If the value brought to the job by the employees is worth more money then they will be paid more money (they may have to strike first). On the other hand if the value brought by the employees isn’t work the money being demanded they are given the option to continue working at the previously agreed to wage or leave and make room for a new person to take the job. Thus employees who strike need to realize that they may be replaceable making their strike worthless.
Next you have the idea of a picket line. Picket lines are simple in concept, strike participants block entry to the business. If the picket line is on the business property and the property owner doesn’t want the picketers there the owners should have the right to remove the picketers. This is a condition of absolute property rights.
Then you have the fact that police showed up to remove the picketers and were faced with physical assault. Somebody trespassing on your property has initiated violence again you and you have the right to take necessary means to remove him or her. This doesn’t mean you have the right to kill them outright, you do have the right to push or shove them off the property and if they escalate the situation you have the right to react in kind. In other words if you try to drag them off your property and are faced with physical force you have the right to use physical force yourself.

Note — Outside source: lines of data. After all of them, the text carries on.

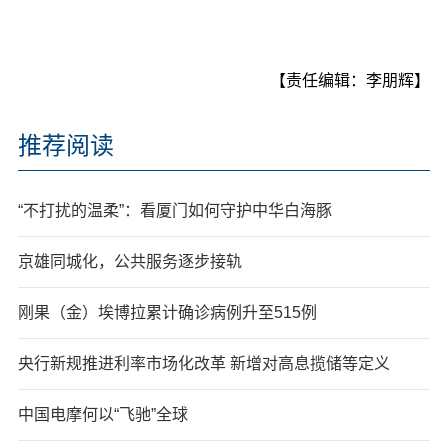
【责任编辑：李朋辉】
推荐阅读
“不打扰的温柔”：看厦门如何守护中华白海豚
京雄同城化，公共服务逐步接轨
刚果（金）埃博拉累计确诊病例升至515例
央行新规推进利率市场化改革 新增对高息揽储等定义
中国电摩何以“飞驰”全球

Some of the workers were killed by the police so the act taken by some of the other workers was to hunt down and kill the employer. Let’s stop and think about this for a minute, instead of targeting their wrath at the police officers who killed those workers the wrath was instead focuses at the employer whose land was being trespassed upon.
Violent revolution always ends with dead bodies therefore revolutionary communists (and any other philosophy for that matter) is a necessarily violent philosophy.